In [3]:
import torch
import numpy as np
import torch.functional as F 


In [None]:
# This is a vector

a = torch.tensor([
    1,2,3,4,5
])
print(a.ndim)
print(a.shape)


1
torch.Size([5])


In [6]:
# This is a MATRIX

b = torch.tensor([
    [1,2,3,4],
    [3,2,4,5]
])
print(a.ndim)
print( a.shape)

1
torch.Size([5])


In [8]:
# THIS IS A TENSOR

c = torch.tensor([
    [
        [1,2,3],
        [4,5,6],
        [7,8,9]
    ]
])
print(c.ndim)
print(c.shape)

3
torch.Size([1, 3, 3])


| **Name**  | **What is it?**                                                                 | **Number of dimensions** | **Lower or upper (usually/example)** |
|-----------|----------------------------------------------------------------------------------|---------------------------|----------------------------------------|
| **scalar**| a single number                                                                  | 0                         | Lower ( *a* )                          |
| **vector**| a number with direction (e.g. wind speed with direction) but can also have many other numbers | 1                         | Lower ( *y* )                          |
| **matrix**| a 2-dimensional array of numbers                                                 | 2                         | Upper ( *Q* )                          |
| **tensor**| an n-dimensional array of numbers. Can be any number. A 0-dim tensor is a scalar, a 1-dim tensor is a vector | n                         | Upper ( *X* )                          |


In [None]:
# 🔹 1. torch.rand()

# ➤ What it does:
# Returns a tensor filled with random numbers from a uniform distribution over [0, 1).

d = torch.rand
d

# ➤ Use when:
# You need values between 0 and 1 (e.g., initializing weights, dropout masks).

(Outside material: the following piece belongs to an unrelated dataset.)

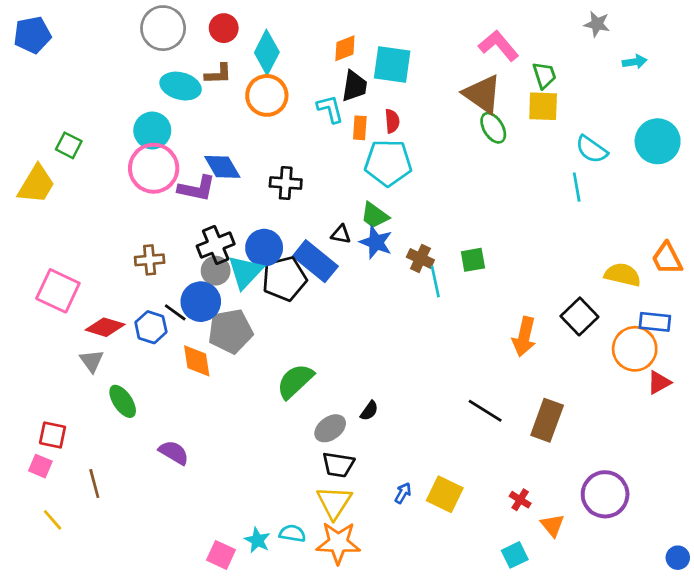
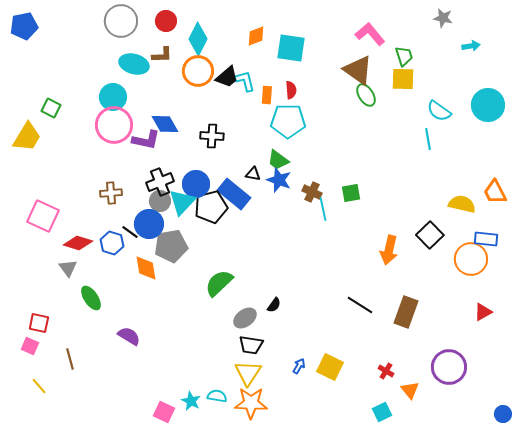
black trapezoid: (354, 86) -> (227, 77), moved, turned 40
red triangle: (659, 382) -> (483, 312), moved

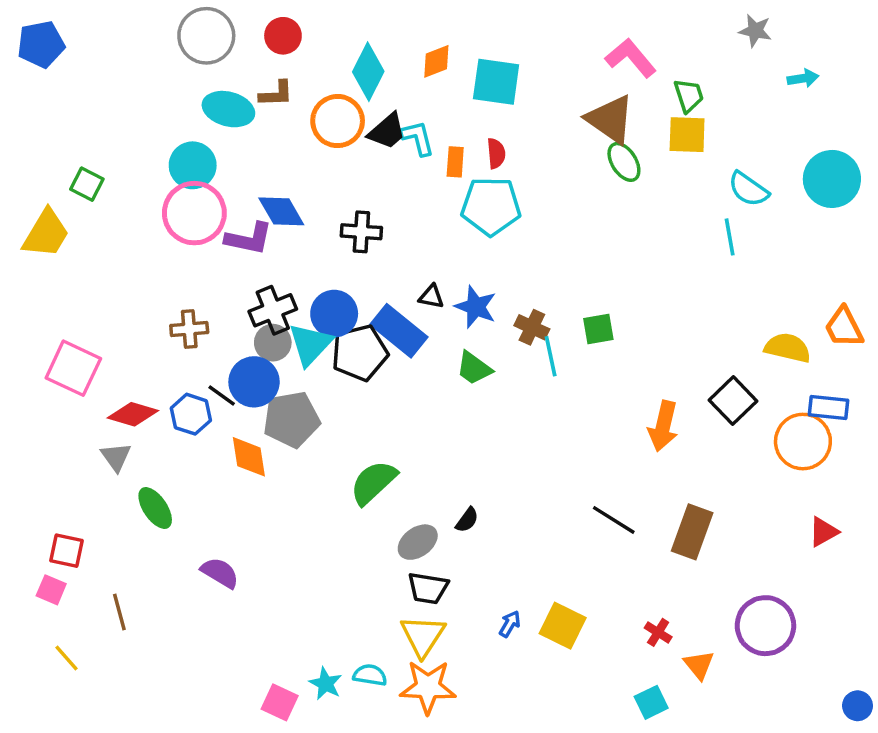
cyan diamond: (198, 39) -> (368, 72), moved
green trapezoid: (278, 160) -> (474, 368), moved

tensor([[0.1417, 0.8812, 0.7229],
        [0.8477, 0.3155, 0.9697]])

In [None]:
# 🔹 2. torch.randn()

# ➤ What it does:
# Returns a tensor filled with random numbers from a normal (Gaussian) distribution, with mean = 0 and std = 1.

d = torch.randn(2,3)
d

# ➤ Use when:
# You want random noise or weight initialization centered around 0.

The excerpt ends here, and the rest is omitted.